PhraseBox is designed to be language neutral, so the software can be employed in any of the world’s languages. PhraseBox will be launched in late 2006.


Crìoch/Ends

Airson barrachd fiosrachaidh cuir fios gu/For further information contact:

Donella Beaton, Cànan Chief Executive, on 01471 888 500

Email: donella@canan.co.uk



Information for Editors

1. PhraseBox ™ was launched in Montreal by representatives of Cànan, LT Scotland and Professor Sinclair. Cànan’s representatives in Montreal were Donella Beaton, Chief Executive; Evan Brown, Software Developer; and Professor Ian Hunt, Director. Cànan’s research and software development department comprises of Chris Mitchell and Evan Brown.

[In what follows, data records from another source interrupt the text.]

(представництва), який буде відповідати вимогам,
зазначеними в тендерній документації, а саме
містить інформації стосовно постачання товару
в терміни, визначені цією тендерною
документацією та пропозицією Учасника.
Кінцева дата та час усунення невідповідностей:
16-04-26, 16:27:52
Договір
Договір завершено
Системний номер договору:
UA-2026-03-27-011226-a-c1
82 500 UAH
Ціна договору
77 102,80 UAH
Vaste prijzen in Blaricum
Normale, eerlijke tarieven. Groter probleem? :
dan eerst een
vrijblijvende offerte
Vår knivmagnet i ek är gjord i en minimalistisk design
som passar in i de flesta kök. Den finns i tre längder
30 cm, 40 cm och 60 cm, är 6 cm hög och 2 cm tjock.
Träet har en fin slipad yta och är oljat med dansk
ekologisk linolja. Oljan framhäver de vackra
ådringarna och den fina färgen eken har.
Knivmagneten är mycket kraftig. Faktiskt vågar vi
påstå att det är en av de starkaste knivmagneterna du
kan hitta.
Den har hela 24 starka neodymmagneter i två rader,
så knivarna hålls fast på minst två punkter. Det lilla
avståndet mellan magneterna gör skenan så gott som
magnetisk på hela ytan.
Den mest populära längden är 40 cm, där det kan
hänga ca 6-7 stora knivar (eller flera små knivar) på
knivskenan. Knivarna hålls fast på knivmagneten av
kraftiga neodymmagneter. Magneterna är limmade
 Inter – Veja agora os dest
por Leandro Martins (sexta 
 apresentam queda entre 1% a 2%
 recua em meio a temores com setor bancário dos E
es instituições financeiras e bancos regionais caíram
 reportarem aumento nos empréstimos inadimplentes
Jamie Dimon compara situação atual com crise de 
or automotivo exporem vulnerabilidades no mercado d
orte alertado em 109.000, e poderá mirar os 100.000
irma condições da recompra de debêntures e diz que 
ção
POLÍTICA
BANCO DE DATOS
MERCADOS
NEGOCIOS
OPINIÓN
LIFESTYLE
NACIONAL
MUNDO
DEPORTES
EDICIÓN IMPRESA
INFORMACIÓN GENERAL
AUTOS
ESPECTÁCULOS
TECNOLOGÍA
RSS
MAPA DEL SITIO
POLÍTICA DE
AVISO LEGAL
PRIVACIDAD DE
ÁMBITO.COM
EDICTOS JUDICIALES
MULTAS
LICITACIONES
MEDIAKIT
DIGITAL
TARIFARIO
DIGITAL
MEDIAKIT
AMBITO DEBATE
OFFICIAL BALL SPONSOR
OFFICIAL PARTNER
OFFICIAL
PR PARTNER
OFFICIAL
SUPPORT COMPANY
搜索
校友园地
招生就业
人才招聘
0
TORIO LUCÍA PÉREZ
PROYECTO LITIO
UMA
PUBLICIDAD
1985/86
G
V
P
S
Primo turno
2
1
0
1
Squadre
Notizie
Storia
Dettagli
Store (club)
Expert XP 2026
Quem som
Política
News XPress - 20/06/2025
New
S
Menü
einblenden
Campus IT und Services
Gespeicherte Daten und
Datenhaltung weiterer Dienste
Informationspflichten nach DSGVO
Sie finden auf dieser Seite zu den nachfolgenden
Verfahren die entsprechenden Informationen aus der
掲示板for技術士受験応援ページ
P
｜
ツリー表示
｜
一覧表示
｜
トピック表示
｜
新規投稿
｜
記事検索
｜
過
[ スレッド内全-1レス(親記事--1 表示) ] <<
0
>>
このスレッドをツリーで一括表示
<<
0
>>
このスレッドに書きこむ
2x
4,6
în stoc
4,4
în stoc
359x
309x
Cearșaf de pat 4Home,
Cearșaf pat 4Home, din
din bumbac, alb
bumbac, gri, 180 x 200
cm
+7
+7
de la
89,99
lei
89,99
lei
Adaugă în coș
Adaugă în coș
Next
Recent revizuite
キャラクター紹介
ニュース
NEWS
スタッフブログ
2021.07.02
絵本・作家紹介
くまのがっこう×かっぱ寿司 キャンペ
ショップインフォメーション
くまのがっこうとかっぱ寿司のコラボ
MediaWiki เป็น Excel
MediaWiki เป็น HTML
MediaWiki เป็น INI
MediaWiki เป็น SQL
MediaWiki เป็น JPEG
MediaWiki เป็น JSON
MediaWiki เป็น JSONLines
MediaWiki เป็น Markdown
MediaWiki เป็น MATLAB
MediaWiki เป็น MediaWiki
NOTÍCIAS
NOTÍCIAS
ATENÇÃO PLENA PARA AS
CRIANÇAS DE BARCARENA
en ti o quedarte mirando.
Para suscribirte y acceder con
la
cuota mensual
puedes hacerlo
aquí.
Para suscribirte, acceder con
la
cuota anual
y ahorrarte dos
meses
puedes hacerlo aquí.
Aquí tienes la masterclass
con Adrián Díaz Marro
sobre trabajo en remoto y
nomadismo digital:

2. The annual conference of the American Association for Applied Linguistics (AAAL) and the Association Canadienne de Linguistique Appliquée/Canadian Association of Applied Linguistics (ACLA/CAAL) was held in Montreal from June 17th to 20th attended by over 1000 delegates from around the world

3. John M. Sinclair is Professor Emeritus of Modern English Language at the University of Birmingham, where he spent most of his career. He is a graduate of the University of Edinburgh (MA 1955), where he began his interest in corpus linguistics, stylistics, grammar and discourse analysis. Now living in Italy, he is President of The Tuscan Word Centre. He holds an Honorary Doctorate in Philosophy from the University of Gothenburg (1998), and an Honorary Professorship at the University of Jiao Tong, Shanghai. He is an Honorary Life Member of the Linguistics Association of Great Britain and a member of the Academia Europæa. He is the Founding Editor-in-Chief of the Cobuild series of language reference materials. Among his recent books are: Reading Concordances (Longman 2003), a textbook; Trust the Text (Routledge 2004), a collection of his papers; English Collocational Studies (Continuum 2004), a record of the first research on electronic corpora of the 1960s; How to use corpora in language teaching, a collection derived from a TWC course, edited by Sinclair (Benjamins 2004).

4. Learning and Teaching Scotland (LT Scotland) is the lead organisation for the development and support of the Scottish curriculum.